[Instructions to follow] Set every record down again, identical to the original.

Page-level text extractions:
=== Begin Enclosure ===
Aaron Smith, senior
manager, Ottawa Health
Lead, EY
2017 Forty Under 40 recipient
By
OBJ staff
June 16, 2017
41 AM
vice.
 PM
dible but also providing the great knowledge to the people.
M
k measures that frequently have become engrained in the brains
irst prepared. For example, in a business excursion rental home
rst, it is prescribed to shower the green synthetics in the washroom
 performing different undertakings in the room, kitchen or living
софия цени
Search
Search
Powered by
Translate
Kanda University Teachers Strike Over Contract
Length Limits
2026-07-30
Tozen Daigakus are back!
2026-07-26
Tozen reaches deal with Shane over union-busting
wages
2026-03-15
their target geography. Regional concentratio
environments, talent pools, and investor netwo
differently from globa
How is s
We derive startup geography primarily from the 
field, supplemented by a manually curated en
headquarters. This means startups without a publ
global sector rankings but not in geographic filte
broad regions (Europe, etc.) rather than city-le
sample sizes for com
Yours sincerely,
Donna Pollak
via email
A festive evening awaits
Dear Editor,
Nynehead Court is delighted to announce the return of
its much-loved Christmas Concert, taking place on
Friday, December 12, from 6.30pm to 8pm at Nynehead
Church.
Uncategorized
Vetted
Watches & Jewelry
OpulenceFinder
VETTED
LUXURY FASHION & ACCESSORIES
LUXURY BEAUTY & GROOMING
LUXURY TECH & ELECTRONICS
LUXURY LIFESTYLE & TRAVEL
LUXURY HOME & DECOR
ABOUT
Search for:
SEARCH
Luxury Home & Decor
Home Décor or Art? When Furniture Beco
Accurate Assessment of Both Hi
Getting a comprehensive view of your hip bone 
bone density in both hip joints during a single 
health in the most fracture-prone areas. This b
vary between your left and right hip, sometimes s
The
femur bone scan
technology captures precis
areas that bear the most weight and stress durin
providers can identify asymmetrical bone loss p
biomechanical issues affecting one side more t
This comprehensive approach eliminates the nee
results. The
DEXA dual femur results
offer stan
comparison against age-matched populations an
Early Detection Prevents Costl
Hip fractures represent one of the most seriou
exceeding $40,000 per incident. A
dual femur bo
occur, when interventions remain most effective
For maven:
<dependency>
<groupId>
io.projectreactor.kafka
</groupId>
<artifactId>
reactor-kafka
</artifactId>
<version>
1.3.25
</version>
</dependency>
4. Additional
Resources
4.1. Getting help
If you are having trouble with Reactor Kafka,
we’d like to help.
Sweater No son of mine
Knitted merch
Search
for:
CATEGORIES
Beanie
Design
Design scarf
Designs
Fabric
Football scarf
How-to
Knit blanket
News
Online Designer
=== End Enclosure ===
[Your response]
Aaron Smith, senior
manager, Ottawa Health
Lead, EY
2017 Forty Under 40 recipient
By
OBJ staff
June 16, 2017
41 AM
vice.
 PM
dible but also providing the great knowledge to the people.
M
k measures that frequently have become engrained in the brains
irst prepared. For example, in a business excursion rental home
rst, it is prescribed to shower the green synthetics in the washroom
 performing different undertakings in the room, kitchen or living
софия цени
Search
Search
Powered by
Translate
Kanda University Teachers Strike Over Contract
Length Limits
2026-07-30
Tozen Daigakus are back!
2026-07-26
Tozen reaches deal with Shane over union-busting
wages
2026-03-15
their target geography. Regional concentratio
environments, talent pools, and investor netwo
differently from globa
How is s
We derive startup geography primarily from the 
field, supplemented by a manually curated en
headquarters. This means startups without a publ
global sector rankings but not in geographic filte
broad regions (Europe, etc.) rather than city-le
sample sizes for com
Yours sincerely,
Donna Pollak
via email
A festive evening awaits
Dear Editor,
Nynehead Court is delighted to announce the return of
its much-loved Christmas Concert, taking place on
Friday, December 12, from 6.30pm to 8pm at Nynehead
Church.
Uncategorized
Vetted
Watches & Jewelry
OpulenceFinder
VETTED
LUXURY FASHION & ACCESSORIES
LUXURY BEAUTY & GROOMING
LUXURY TECH & ELECTRONICS
LUXURY LIFESTYLE & TRAVEL
LUXURY HOME & DECOR
ABOUT
Search for:
SEARCH
Luxury Home & Decor
Home Décor or Art? When Furniture Beco
Accurate Assessment of Both Hi
Getting a comprehensive view of your hip bone 
bone density in both hip joints during a single 
health in the most fracture-prone areas. This b
vary between your left and right hip, sometimes s
The
femur bone scan
technology captures precis
areas that bear the most weight and stress durin
providers can identify asymmetrical bone loss p
biomechanical issues affecting one side more t
This comprehensive approach eliminates the nee
results. The
DEXA dual femur results
offer stan
comparison against age-matched populations an
Early Detection Prevents Costl
Hip fractures represent one of the most seriou
exceeding $40,000 per incident. A
dual femur bo
occur, when interventions remain most effective
For maven:
<dependency>
<groupId>
io.projectreactor.kafka
</groupId>
<artifactId>
reactor-kafka
</artifactId>
<version>
1.3.25
</version>
</dependency>
4. Additional
Resources
4.1. Getting help
If you are having trouble with Reactor Kafka,
we’d like to help.
Sweater No son of mine
Knitted merch
Search
for:
CATEGORIES
Beanie
Design
Design scarf
Designs
Fabric
Football scarf
How-to
Knit blanket
News
Online Designer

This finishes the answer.